When we are young and doing well in school, everything seems possible. As we age, it becomes more difficult to learn and retain things. Fortunately, there are ways to help slow down this decline and they are pretty easy to implement.
Eat good foods and limit alcohol
People often rely on caffeine and sugar to get themselves going in the morning or keep themselves going until the end of the day. The problem is that elevated sugar levels in your body are not only bad for your health, they negatively impact your memory. Where does caffeine come into play? In coffee and tea (which usually have sugar) and soft drinks (which are loaded with sugar).

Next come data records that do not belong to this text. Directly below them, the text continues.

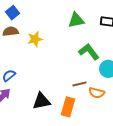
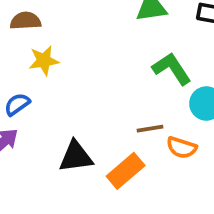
yellow star: (35, 39) -> (44, 61), moved
orange rectangle: (68, 107) -> (126, 171), turned 30

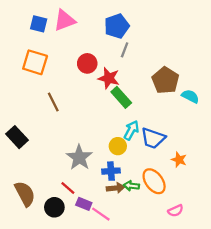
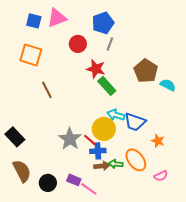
red circle: (87, 63) -> (78, 44), moved
cyan arrow: (131, 130) -> (116, 115), turned -102
black rectangle: (17, 137) -> (15, 137), moved
yellow circle: (118, 146) -> (104, 129), size x1.5
red line: (68, 188) -> (90, 140), moved
pink semicircle: (176, 211) -> (161, 176), moved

Alcohol is a common form of relaxation for many. However, every time you take a drink, you are killing your brain cells. A few drinks on one night my might not make a difference, but think about how many brain cells are being destroyed over the years from drinking. Your ability to absorb new information and keep it suffer every time you have alcohol. Adult beverages are fine in moderation, but if you are really concerned about your brain cells, you should stop having them entirely.
We all know how good exercises for a body, but it also really helps our mind, too. Regular physical activity makes you more alert and energized and, thus, better able to learn and retain new things.
Social time with friends and family
We all like to spend some time alone and solitary activities can be good to help us recharge. Ultimately, though, the human mind benefits most from regular socialization. When you are with other people, your brain cannot help but benefit from conversation, games, and other activities that involve thinking and planning. So make sure that you are a social butterfly a few times every week.